Anglican Archdeacon Nangula Kathindi was recognized by the Presbyterian Church in Canada for her work in Namibia.
Toronto
A dynamic Anglican priest from Africa received an award in June for social action and ecumenical work from the Presbyterian Church in Canada.
Archdeacon Nangula Kathindi, the first woman ordained by the Anglican Church in Namibia, accepted the E.H. Johnson Award on June 3 during the Presbyterian church’s annual general assembly in Guelph, Ont.
Archdeacon Kathindi was honoured for “mission on the cutting edge,” as the award mandate read.
Formerly known as South West Africa, Namibia was under the rule of South Africa until 1990 and was subject to the apartheid system that kept a white minority in power. The churches, in opposing apartheid, needed to band together, so the ecumenical movement there had a strong foundation, she said in an interview.
Now, she said, “one of the areas I am excited about is reconciliation” between blacks and whites. “I thought to myself, ‘I have white friends in Canada, the U.S., Europe, but I don’t know a single Afrikaner (in Namibia). What kind of a Christian am I?'” she said.

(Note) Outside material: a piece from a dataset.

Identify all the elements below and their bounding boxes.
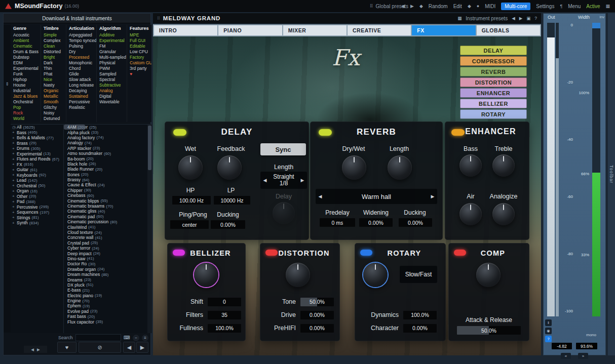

At home, she said, blacks and whites still live separately and she was eager to learn about efforts made in the Anglican Church of Canada toward healing and reconciliation between whites and aboriginals. In a meeting at the Anglican church’s national office in Toronto, Archdeacon Kathindi learned about the Canadian church’s New Agape binder from Ellie Johnson, director of the partnerships department, and Jill Cruse, mission co-ordinator for Africa. The binder lists ways that parishes and dioceses can promote understanding between natives and non-natives.
Archdeacon Kathindi, 46, grew up in a Lutheran household with her two sisters and her mother. After high school, she attended secretarial school and English courses in London, then won a scholarship from the Episcopal Church in the United States to study at St. Paul’s College in Lawrenceville, Va., where she earned a B.A. in sociology. She earned a master’s degree in theology at Virginia Theological Seminary and was ordained in 1994. She was elected general secretary of the ecumenical Council of Churches in Namibia in 1999.
The spread of HIV/AIDS in Namibia and other areas of Africa is an urgent issue for the churches, she said. The council has established a voluntary counseling and testing centre in the capital of Windhoek so that people can be tested for the AIDS virus and receive counseling in coping with it and preventing transmission, she said.